HIV and women’s health

HIV affects women’s health in unique ways. You may get more infections or changes in your menstrual cycle. You may also get menopause symptoms earlier than other women. Knowing what to expect and taking care of yourself can help you live a healthy, full life.

HIV and sexually transmitted infections (STIs)

Some STIs affect women with HIV differently than women who do not have HIV. These include:

  • Genital herpes. Outbreaks of herpes sores can last longer and happen more often in people with HIV and may be more severe and painful. The sores may be worse when CD4 cell counts are low. Herpes sores can be treated, and medicine can help prevent future outbreaks. But this may not work as well as in women with HIV, who may also develop resistance to the herpes medicine.
  • Chancroid. Chancroid (SHAN-kroid) is less common in the United States. It begins with open sores on the genitals. You may not notice the sores, and you may not have other symptoms.
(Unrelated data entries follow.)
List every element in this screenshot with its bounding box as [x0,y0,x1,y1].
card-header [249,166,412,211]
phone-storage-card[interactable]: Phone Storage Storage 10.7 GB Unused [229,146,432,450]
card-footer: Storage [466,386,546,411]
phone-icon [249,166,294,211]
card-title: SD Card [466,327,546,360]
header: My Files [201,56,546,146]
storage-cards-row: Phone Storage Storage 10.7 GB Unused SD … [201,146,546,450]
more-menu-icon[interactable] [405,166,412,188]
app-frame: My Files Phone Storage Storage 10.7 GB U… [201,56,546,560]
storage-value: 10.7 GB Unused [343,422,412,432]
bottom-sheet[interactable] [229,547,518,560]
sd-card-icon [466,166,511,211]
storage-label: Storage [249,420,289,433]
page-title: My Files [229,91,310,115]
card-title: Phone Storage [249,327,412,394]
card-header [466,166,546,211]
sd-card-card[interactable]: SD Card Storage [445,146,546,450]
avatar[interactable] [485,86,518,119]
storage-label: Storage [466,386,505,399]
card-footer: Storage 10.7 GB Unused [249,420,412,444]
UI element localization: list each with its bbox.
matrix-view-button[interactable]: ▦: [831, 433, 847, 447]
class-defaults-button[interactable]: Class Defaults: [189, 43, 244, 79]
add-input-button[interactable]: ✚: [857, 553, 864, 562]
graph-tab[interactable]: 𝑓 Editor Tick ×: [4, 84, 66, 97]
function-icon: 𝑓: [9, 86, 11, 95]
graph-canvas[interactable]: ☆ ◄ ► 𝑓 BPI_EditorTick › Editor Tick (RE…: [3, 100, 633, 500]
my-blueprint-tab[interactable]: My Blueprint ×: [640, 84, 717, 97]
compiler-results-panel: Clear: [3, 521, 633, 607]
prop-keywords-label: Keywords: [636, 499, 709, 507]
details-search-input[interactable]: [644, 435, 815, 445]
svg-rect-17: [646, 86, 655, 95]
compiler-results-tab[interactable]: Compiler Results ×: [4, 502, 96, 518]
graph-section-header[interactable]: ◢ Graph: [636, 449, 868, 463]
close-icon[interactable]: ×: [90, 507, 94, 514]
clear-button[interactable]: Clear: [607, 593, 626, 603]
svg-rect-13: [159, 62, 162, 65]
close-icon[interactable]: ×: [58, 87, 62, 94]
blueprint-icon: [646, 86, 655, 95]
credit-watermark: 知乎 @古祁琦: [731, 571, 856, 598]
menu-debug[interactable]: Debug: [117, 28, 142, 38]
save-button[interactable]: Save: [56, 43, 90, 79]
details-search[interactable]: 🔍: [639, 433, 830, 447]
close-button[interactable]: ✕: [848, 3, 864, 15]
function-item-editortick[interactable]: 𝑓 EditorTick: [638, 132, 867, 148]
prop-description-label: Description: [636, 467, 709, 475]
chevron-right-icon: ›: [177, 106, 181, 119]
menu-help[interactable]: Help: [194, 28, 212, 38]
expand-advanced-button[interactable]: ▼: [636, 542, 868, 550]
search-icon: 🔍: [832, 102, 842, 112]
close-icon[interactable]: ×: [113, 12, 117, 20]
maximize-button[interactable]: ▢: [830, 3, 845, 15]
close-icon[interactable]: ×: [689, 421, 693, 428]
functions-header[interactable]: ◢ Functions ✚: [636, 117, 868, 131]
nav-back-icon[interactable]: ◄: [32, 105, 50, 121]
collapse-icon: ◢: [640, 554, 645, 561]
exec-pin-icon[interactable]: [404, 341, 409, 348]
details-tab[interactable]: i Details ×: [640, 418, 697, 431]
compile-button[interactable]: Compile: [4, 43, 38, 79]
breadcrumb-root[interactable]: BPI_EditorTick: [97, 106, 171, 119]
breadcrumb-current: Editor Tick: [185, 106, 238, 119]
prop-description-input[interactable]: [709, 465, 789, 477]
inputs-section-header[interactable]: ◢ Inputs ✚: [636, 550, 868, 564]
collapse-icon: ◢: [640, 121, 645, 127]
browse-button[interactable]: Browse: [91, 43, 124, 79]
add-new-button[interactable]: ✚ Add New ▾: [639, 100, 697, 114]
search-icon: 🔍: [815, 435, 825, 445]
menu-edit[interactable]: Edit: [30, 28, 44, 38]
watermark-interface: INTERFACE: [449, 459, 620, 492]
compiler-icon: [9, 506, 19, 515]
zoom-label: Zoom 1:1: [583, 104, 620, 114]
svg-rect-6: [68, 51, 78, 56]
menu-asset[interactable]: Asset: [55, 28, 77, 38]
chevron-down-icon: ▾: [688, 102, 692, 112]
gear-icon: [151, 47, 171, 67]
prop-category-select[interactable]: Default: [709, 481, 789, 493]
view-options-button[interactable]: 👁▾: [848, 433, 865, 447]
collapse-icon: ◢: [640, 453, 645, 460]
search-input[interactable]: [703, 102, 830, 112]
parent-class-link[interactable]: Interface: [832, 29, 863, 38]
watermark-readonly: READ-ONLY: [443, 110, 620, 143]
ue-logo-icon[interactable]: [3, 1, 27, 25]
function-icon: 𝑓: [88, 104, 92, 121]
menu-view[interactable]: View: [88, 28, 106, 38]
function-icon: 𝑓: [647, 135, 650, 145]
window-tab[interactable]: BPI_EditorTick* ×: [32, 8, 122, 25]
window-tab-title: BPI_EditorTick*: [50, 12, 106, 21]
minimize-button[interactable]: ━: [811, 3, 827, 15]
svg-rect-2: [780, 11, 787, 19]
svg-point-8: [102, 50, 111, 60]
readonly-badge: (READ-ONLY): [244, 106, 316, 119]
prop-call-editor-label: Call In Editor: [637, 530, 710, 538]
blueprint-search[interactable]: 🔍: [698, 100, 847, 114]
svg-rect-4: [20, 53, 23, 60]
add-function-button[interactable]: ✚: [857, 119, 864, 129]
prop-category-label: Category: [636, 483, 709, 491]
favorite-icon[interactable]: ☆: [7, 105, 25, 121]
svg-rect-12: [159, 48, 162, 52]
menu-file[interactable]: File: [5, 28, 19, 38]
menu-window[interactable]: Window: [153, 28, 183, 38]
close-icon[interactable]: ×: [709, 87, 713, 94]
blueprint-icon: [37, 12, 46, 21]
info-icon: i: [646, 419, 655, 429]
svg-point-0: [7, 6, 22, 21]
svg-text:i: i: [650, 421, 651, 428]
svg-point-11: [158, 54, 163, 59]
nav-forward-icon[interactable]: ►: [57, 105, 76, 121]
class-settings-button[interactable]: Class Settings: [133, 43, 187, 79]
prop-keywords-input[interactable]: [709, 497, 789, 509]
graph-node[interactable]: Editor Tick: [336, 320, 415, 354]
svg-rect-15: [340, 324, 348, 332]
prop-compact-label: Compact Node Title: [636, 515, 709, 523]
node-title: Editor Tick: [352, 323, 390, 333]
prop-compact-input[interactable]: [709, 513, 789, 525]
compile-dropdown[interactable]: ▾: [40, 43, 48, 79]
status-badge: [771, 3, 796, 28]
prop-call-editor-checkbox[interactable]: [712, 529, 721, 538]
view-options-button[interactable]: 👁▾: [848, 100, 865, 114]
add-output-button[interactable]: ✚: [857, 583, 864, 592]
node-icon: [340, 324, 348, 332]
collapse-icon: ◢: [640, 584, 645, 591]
Symptoms can include pain when urinating or having bowel movements, painful sex, rectal bleeding, or vaginal discharge. Many medicines are used to treat chancroid. For women with HIV, the ulcers may heal more slowly or may need to be treated more than once.
  • Pelvic inflammatory disease (PID). PID is an infection of a woman’s pelvic organs (uterus, fallopian tubes, and ovaries). In women with HIV, PID may be harder to treat, may not go away, or may come back over and over again as a woman’s immune system weakens. PID can make it harder to get pregnant.

HIV and cervical cancer

Cervical cancer is called an AIDS-defining cancer. That means, in women with HIV, a diagnosis of cervical cancer marks the point at which HIV has progressed to AIDS.1 The abnormal cervical cells that lead to cervical cancer are caused by human papillomavirus (HPV). The types of HPV that cause cervical cancer are more common in women who are HIV-positive. Women with HIV need regular Pap tests to help find changing cervical cells before they turn into cancer. Get a Pap test two times during the first year after you’re diagnosed with HIV. If results are normal, get a Pap test once a year. If results are not normal, talk to your doctor about how often you should get a Pap test and the next steps to take.2 Researchers are studying whether medicine to treat HIV also might lower the risk of developing cervical cancer.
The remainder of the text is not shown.